Sunday, April 19, 2009

Congress invades red bastion of Nala

Santanu Saraswati
Nala (Dumka), May 16—A definite streak of tri-color is what was once considered a “sea of red” is not only a clashing color scheme. It also indicates that the red corpuscles of the Left movement are now facing the onslaught of the tri-color virus.
If nothing else, these elections have brought into focus the Congress in an area where it was always on run. What could be termed as the most surprising swing the tri-color flag, till now associated with the domination of the “uncultured cow belt” has become a part of Nala’s political consciousness?
Irrespective of the electoral outcome, the Congress and its think tank can take credit from the fact that today in a changing polity looking for an alternative they are definitely in the contention if not front-runners.
The north Bihar entrepreneurs dominated coal heartland of Dumka-Nala was always sympathetic to the free wheeling economic philosophy of the Congress and its accent on “secularism”.
This was further strengthened by its recent focus on “anti-privatization of insurance sector—which interpreted as a continuous protection to home industry, Gujarat mayhem, where the Hindu fundamentalists killed the minorities and development of the banking sector instead of opening it to the foreign companies, which has come under threat from transitional due to BJP’s new industrial policy.

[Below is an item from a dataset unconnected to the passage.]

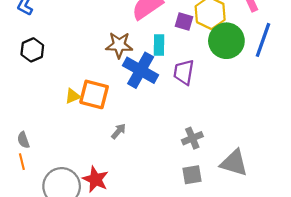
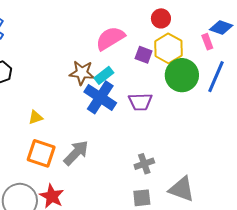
cyan rectangle: (159, 45) -> (104, 75), moved, turned 48
purple trapezoid: (184, 72) -> (140, 102), turned -105
orange square: (94, 94) -> (41, 153), moved
gray arrow: (119, 131) -> (76, 153), size x1.8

Surprisingly, even in red bastions like Dalahi on the outskirts of Nala and Bengali-dominated Kundhit, the Congress candidate Simon Marandi has not merely made his presence felt but is also seen as an alternative to the BJP’s autocracy. And the internal tie-up between the CPI and the Congress can make some difference in the forthcoming Lok Sabha by-polls scheduled to be held on May 31.
At the local sweet shop in Dalahi village the talks generally is: “Enough is enough…let’s look after an alternative.” In the main market area of Nala, the Ghosh family members were undivided Communist party workers and sympathizers. They came as refugees in the late Fifties and worked their way up—to become a part of the elite.
The abrasiveness of the CPI at a time when the head of the Ghosh family struggled to establish his business made him turn to the Congress. Today, his educated son and daughter-in-law talk a politics.
What is real reason behind the sudden acceptance of the Congress in a constituency where people have always shunned it? What has to be well understood is the popular perception of the failure of the present political system to cope with the changing nature of polity.
Bisheswar Khan was sent to the State Assembly not as an alternative but as the challenger who was seen as being outside the present “corrupt system” of this newly curved out State. Due to its proximity to Bengal, the CPI here largely lived up to this image as a rebel coupled with this was feeling that the Marxists were moving forward.
Unfortunately, the limits of the system were reached by late 1998. Rebellion, especially in the organized working class, created a situation of demanding rights without duties and sharecropper having got his share of land was assimilated in the new rural bourgeois. His children, who had the benefit of education, spearheaded the revolution.
The focus now shifted to what Khan had not done to satisfy rising ambition rather than what he had been able to do. Good road, round-the-clock supply of electricity, promise for well-developed water supply system are failing to attract the general voters, because Simon has promised to rout out the BJP from this State and helping them to dream a new Dumka parliamentary constituency.